How the US Supreme Court changed DUI in Pennsylvania?
Last week the United States Supreme Court in the case of Birchfield v. North Dakota, issued a decision on the need for search warrants in drunk driving cases. This decision will effect DUI/DWI charges in every jurisdiction including Pennsylvania because the Court provided a ruling that addressed blood draws and breath testing; both of which are used in the Commonwealth. The decision also addressed the “implied consent” law to chemical testing that is also incorporated into the PA DUI statute.
Keep in mind that Pennsylvania, prior to this ruling, remained on a path that continued to erode the need for a search warrant. The case of Commonwealth vs. Garry said that Pennsylvania didn’t provide any further protections than the US constitution with regards to “warrantless searches” of motor vehicles and cars. This decision, however, addressed the search of property, while the recent US Supreme Court decision addressed the search of a person and specifically the use of blood draws to obtain a person’s blood alcohol concentration (BAC).
The Court specifically held in the Birchfield case that a blood draw is obviously intrusive because it requires a person to submit to a government test that “pierces their skin” and withdraws bodily fluids.
While the Supreme Court said that a blood draw in a DUI case is so intrusive that the search warrant is required, a breath test is much less intrusive and doesn’t need one. It’s obvious that the Supreme Court’s test for the violation of the Fourth Amendment focuses on the intrusiveness of the search. Since the Court found that warrantless blood draws are illegal search, Pennsylvania’s implied consent to these searches (DUI-Refusal Charge) could be found to be unconstitutional (you can’t implicitly consent to an illegal search)
This decision will dramatically change the way DUI’s are prosecuted in Pennsylvania. At the very least it may cause police to utilize breath testing more than blood draws. If police do use a blood draw, they will have to demonstrate their attempts to obtain a warrant or the evidence will be inadmissible in a criminal court. While courts will still evaluate these DUI’s on a case-by-case basis, police are no longer able to simply rely on the assumption that a warrant will take too long to obtain.
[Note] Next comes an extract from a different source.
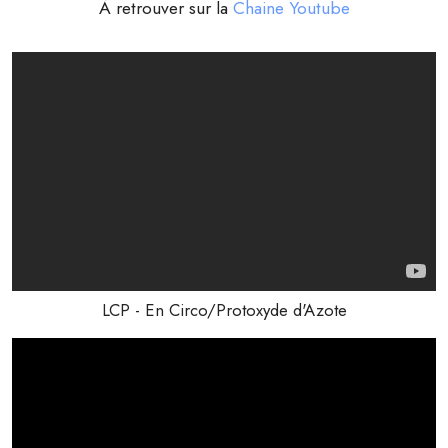
À retrouver sur la
Chaine Youtube
LCP - En Circo/Protoxyde d'Azote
Blood evidence is extremely important in a DUI, especially in Pennsylvania where the drunk driving statute is set up in tiers. The severity of a DUI increases according to a person’s BAC which is introduced through the results of a blood or breath test. I’ve written previous articles on both of these topics and the 9 types of DUI charges in Pennsylvania.
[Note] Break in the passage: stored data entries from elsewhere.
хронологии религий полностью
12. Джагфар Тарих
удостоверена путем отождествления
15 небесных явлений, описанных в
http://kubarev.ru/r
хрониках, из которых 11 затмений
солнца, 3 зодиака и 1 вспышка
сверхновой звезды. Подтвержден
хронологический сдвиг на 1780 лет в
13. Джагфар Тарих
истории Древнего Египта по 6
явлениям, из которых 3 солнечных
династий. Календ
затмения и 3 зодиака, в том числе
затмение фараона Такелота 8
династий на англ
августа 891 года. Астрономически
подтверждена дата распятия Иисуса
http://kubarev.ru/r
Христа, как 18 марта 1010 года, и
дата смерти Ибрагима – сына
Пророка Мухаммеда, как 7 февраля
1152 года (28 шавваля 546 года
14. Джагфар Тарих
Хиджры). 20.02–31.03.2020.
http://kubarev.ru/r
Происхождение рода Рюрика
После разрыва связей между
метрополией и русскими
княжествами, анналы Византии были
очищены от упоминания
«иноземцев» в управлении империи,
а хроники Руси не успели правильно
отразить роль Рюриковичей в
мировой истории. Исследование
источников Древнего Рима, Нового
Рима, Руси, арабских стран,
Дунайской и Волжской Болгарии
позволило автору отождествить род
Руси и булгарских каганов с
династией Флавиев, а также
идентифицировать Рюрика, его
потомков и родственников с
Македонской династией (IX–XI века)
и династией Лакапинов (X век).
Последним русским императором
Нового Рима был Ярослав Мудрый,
To obtain a search warrant in the Commonwealth, police need probable cause that a crime has been committed or is being committed. In a drunk driving case, a court will evaluate an affidavit of probable cause based on a totality of the circumstances analysis which involves the police officer’s observations, his experience, and his training in these areas. Unlike at the federal level, PA courts aren’t permitted to look past “the four corners” of the search warrant to determine if the police officer had probable cause.
If you’re attorney is challenging a search warrant either in a DUI case, a drug case, or a gun case, the contents of the warrant are extremely critical. Challenging a warrant, however, is a pre-trial matter because your attorney is seeking to exclude otherwise admissible evidence from the trial. Even if your pre-trial motion isn’t successful (motion to suppress evidence – BAC results) your attorney should attack the reliability of those results at trial. The reliability of BAC results can take the form of challenging the chain of custody for a blood test or the accuracy of the breathalyzer which has recently been the subject of criticism within the Commonwealth.